-- Task to carry out --
Using the listing below, please gather every line containing the word "class".

-- Source data --
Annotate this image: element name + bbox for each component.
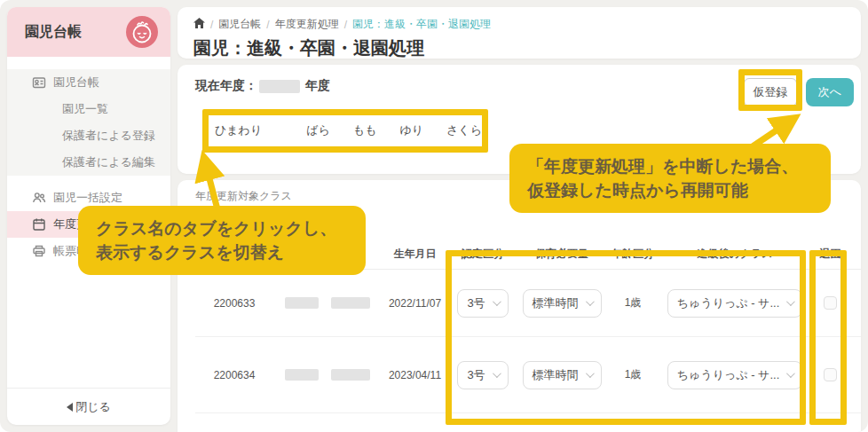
- title-card: / 園児台帳 / 年度更新処理 / 園児：進級・卒園・退園処理 園児：進級・卒園…: [178, 7, 861, 59]
- chevron-down-icon: [493, 297, 501, 306]
- callout-provisional-save: 「年度更新処理」を中断した場合、 仮登録した時点から再開可能: [509, 144, 831, 213]
- people-icon: [32, 191, 46, 205]
- chevron-down-icon: [585, 369, 594, 378]
- class-tabs: ひまわり ばら もも ゆり さくら: [195, 122, 843, 138]
- sidebar-item-enjidaicho[interactable]: 園児台帳: [7, 69, 170, 96]
- breadcrumb-link-enjidaicho[interactable]: 園児台帳: [218, 17, 261, 32]
- hoiku-select-value: 標準時間: [533, 295, 579, 311]
- sidebar-item-label: 園児一覧: [62, 101, 108, 117]
- chevron-down-icon: [786, 297, 795, 306]
- callout-line: 「年度更新処理」を中断した場合、: [527, 154, 813, 178]
- menu-group-enjidaicho: 園児台帳 園児一覧 保護者による登録 保護者による編集: [7, 69, 170, 176]
- tab-yuri[interactable]: ゆり: [399, 122, 423, 138]
- taien-checkbox[interactable]: [824, 296, 837, 310]
- current-year-label: 現在年度：: [195, 78, 257, 94]
- hoiku-select-value: 標準時間: [533, 367, 579, 383]
- printer-icon: [32, 244, 46, 258]
- sidebar-close-button[interactable]: 閉じる: [7, 388, 170, 425]
- provisional-save-button[interactable]: 仮登録: [744, 78, 797, 106]
- nintei-select[interactable]: 3号: [457, 361, 508, 389]
- callout-line: クラス名のタブをクリックし、: [96, 216, 348, 240]
- current-year-suffix: 年度: [305, 78, 330, 94]
- breadcrumb-separator: /: [266, 19, 269, 31]
- redacted-last-name: [285, 369, 319, 381]
- sidebar-item-label: 園児台帳: [53, 75, 99, 90]
- child-name: [273, 297, 382, 309]
- hoiku-select[interactable]: 標準時間: [523, 361, 602, 389]
- column-header-hoiku: 保育必要量: [517, 247, 606, 262]
- calendar-icon: [32, 217, 46, 232]
- column-header-next-class: 進級後のクラス: [659, 247, 810, 262]
- next-class-select[interactable]: ちゅうりっぷ - サ...: [667, 289, 803, 318]
- child-id: 2200633: [195, 297, 273, 310]
- sidebar-item-label: 保護者による登録: [62, 128, 155, 144]
- next-button[interactable]: 次へ: [806, 78, 854, 106]
- sidebar-close-label: 閉じる: [75, 399, 111, 415]
- child-name: [273, 369, 382, 381]
- next-class-select[interactable]: ちゅうりっぷ - サ...: [667, 361, 803, 389]
- breadcrumb: / 園児台帳 / 年度更新処理 / 園児：進級・卒園・退園処理: [193, 17, 845, 32]
- column-header-age: 年齢区分: [606, 247, 659, 262]
- callout-line: 表示するクラスを切替え: [96, 240, 348, 264]
- next-class-select-value: ちゅうりっぷ - サ...: [677, 295, 780, 311]
- breadcrumb-current: 園児：進級・卒園・退園処理: [352, 17, 491, 32]
- callout-class-tabs: クラス名のタブをクリックし、 表示するクラスを切替え: [78, 206, 366, 275]
- next-class-select-value: ちゅうりっぷ - サ...: [677, 367, 780, 383]
- breadcrumb-separator: /: [344, 19, 347, 31]
- age-category: 1歳: [606, 367, 659, 382]
- redacted-first-name: [331, 369, 370, 381]
- birthdate: 2022/11/07: [382, 297, 448, 310]
- table-row: 2200633 2022/11/07 3号 標準時間: [195, 270, 861, 337]
- sidebar-item-enji-ichiran[interactable]: 園児一覧: [7, 96, 170, 122]
- redacted-last-name: [285, 297, 319, 309]
- age-category: 1歳: [606, 295, 659, 310]
- hoiku-select[interactable]: 標準時間: [523, 289, 602, 318]
- sidebar-item-label: 保護者による編集: [62, 154, 155, 170]
- tab-himawari[interactable]: ひまわり: [215, 122, 262, 138]
- child-id: 2200634: [195, 369, 273, 381]
- redacted-year-value: [259, 80, 300, 93]
- app-title: 園児台帳: [25, 23, 82, 42]
- tab-bara[interactable]: ばら: [306, 122, 330, 138]
- column-header-birthdate: 生年月日: [382, 247, 448, 262]
- baby-face-logo-icon: [126, 16, 158, 48]
- breadcrumb-link-nendo-koshin[interactable]: 年度更新処理: [275, 17, 339, 32]
- birthdate: 2023/04/11: [382, 369, 448, 381]
- home-icon[interactable]: [193, 18, 205, 31]
- chevron-down-icon: [585, 297, 594, 306]
- column-header-nintei: 認定区分: [448, 247, 517, 262]
- tab-sakura[interactable]: さくら: [446, 122, 482, 138]
- nintei-select-value: 3号: [467, 295, 485, 311]
- taien-checkbox[interactable]: [824, 368, 837, 381]
- sidebar-item-label: 園児一括設定: [53, 190, 122, 206]
- column-header-taien: 退園: [810, 247, 850, 262]
- breadcrumb-separator: /: [210, 19, 213, 31]
- id-card-icon: [32, 75, 46, 90]
- sidebar-header: 園児台帳: [7, 7, 170, 57]
- nintei-select[interactable]: 3号: [457, 289, 508, 318]
- sidebar-item-hogosha-henshu[interactable]: 保護者による編集: [7, 149, 170, 176]
- chevron-down-icon: [493, 369, 501, 378]
- collapse-left-icon: [67, 403, 73, 412]
- chevron-down-icon: [786, 369, 795, 378]
- callout-line: 仮登録した時点から再開可能: [527, 178, 813, 202]
- table-row: 2200634 2023/04/11 3号 標準時間: [195, 337, 861, 413]
- redacted-first-name: [331, 297, 370, 309]
- page-title: 園児：進級・卒園・退園処理: [193, 36, 845, 60]
- app-window: 園児台帳: [0, 0, 868, 432]
- nintei-select-value: 3号: [467, 367, 485, 383]
- sidebar-item-hogosha-toroku[interactable]: 保護者による登録: [7, 122, 170, 149]
- tab-momo[interactable]: もも: [353, 122, 377, 138]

-- Worked solution --
- class-tabs: ひまわり ばら もも ゆり さくら: [195, 122, 843, 138]
- column-header-next-class: 進級後のクラス: [659, 247, 810, 262]
- next-class-select[interactable]: ちゅうりっぷ - サ...: [667, 289, 803, 318]
- next-class-select[interactable]: ちゅうりっぷ - サ...: [667, 361, 803, 389]
- next-class-select-value: ちゅうりっぷ - サ...: [677, 295, 780, 311]
- callout-class-tabs: クラス名のタブをクリックし、 表示するクラスを切替え: [78, 206, 366, 275]
- next-class-select-value: ちゅうりっぷ - サ...: [677, 367, 780, 383]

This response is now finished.